▼
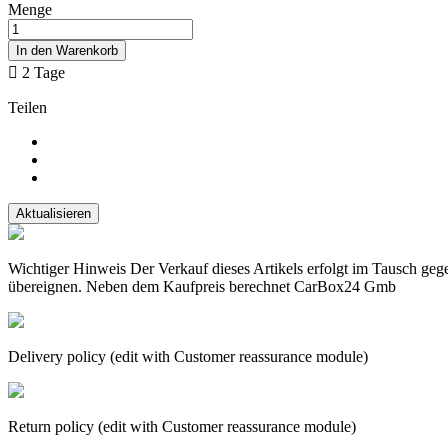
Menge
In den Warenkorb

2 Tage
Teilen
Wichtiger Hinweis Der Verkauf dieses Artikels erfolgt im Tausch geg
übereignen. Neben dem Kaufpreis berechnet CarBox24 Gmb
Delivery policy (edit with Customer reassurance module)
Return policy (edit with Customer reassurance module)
▲
Work request: For the listing above, state how many lines include the word "Customer", and give only the number.

Output: 2